Look for "creating" in each line of the records, and copy the lines that have it.

[Extracted page text data]
---+---

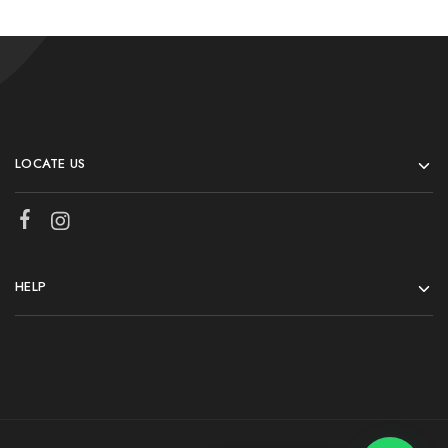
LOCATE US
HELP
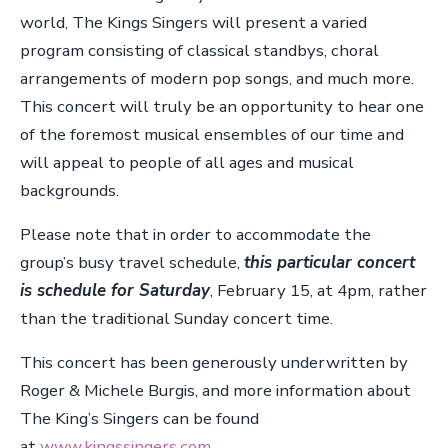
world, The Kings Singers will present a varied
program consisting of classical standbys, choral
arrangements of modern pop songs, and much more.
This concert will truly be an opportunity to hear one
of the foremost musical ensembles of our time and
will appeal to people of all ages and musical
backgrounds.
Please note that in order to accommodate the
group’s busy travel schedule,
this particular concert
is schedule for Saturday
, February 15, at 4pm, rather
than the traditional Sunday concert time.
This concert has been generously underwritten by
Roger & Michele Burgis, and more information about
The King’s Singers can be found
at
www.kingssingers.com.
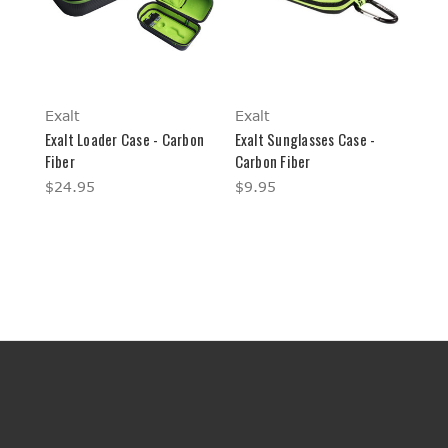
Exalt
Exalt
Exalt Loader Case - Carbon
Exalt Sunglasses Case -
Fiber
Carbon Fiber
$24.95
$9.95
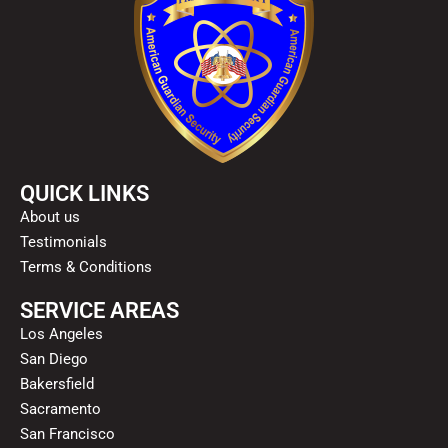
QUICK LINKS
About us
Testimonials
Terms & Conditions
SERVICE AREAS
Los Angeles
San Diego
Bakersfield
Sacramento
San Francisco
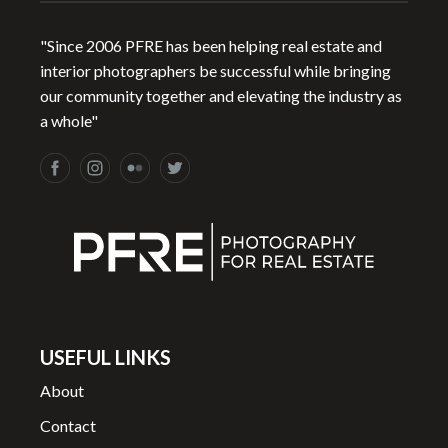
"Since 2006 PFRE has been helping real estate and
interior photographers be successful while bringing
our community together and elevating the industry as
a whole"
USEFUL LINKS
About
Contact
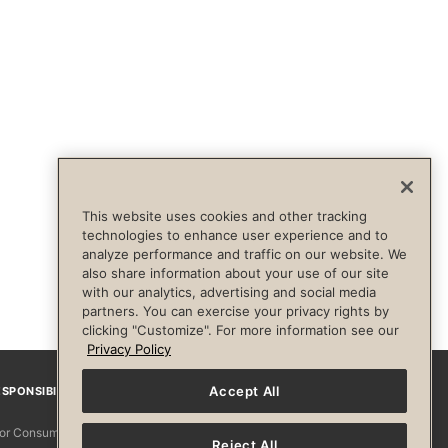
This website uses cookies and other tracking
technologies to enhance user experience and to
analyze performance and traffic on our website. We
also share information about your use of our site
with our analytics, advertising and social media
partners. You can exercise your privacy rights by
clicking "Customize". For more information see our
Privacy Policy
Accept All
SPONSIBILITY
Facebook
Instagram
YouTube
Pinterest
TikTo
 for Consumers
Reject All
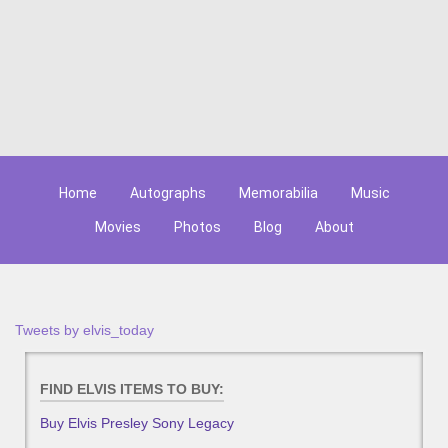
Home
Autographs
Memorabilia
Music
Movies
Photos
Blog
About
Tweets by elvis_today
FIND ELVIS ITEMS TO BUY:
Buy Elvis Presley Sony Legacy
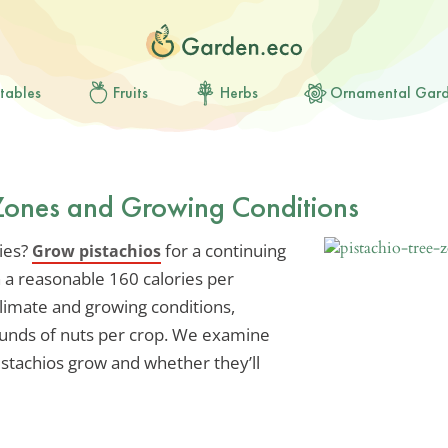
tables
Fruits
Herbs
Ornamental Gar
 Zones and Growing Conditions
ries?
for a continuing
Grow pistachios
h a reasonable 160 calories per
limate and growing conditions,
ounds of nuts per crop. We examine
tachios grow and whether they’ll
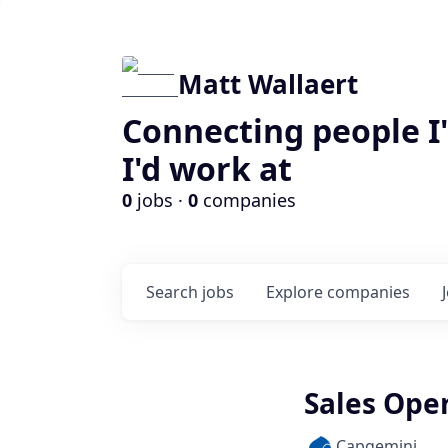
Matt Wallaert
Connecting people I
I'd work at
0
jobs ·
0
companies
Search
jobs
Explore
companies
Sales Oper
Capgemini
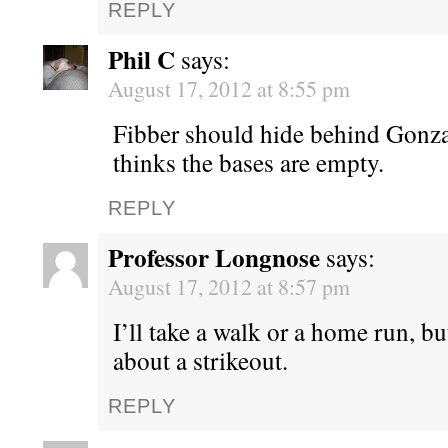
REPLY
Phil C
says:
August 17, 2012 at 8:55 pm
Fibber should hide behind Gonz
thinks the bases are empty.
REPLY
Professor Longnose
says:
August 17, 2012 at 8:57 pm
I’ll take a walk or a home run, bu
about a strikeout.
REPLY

---+---

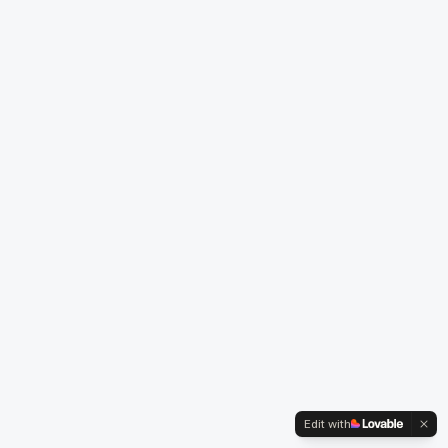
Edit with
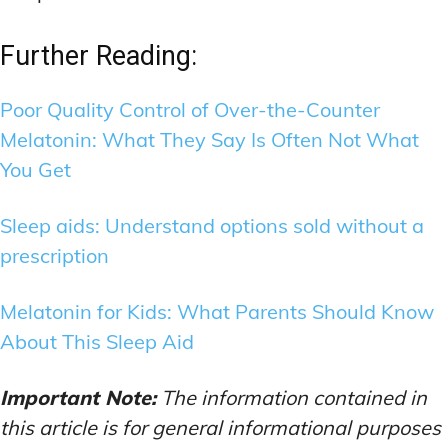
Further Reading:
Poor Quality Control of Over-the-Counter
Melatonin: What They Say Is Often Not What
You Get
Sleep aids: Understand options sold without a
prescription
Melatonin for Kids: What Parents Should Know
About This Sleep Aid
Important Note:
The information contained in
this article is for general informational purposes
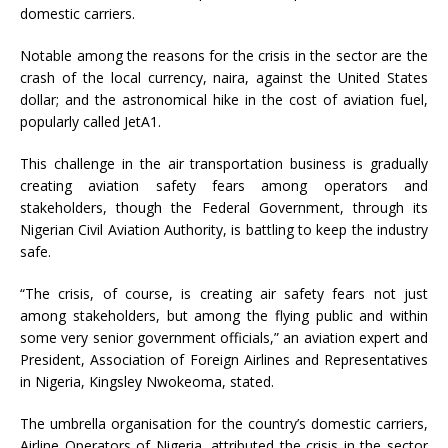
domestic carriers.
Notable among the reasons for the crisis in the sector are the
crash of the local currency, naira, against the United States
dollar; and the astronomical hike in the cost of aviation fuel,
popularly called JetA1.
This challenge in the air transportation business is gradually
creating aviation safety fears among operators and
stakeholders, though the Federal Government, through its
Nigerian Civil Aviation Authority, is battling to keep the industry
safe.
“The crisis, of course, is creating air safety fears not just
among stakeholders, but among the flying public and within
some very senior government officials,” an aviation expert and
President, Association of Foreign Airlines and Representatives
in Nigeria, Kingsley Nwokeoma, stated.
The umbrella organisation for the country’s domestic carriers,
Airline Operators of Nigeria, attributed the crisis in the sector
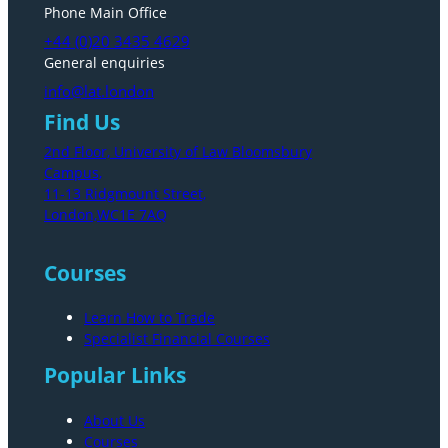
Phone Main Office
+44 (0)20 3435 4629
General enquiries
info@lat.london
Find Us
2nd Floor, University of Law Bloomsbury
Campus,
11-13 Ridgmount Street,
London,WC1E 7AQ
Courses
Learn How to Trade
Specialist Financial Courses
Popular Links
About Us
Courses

---+---

Written response:
creating aviation safety fears among operators and
“The crisis, of course, is creating air safety fears not just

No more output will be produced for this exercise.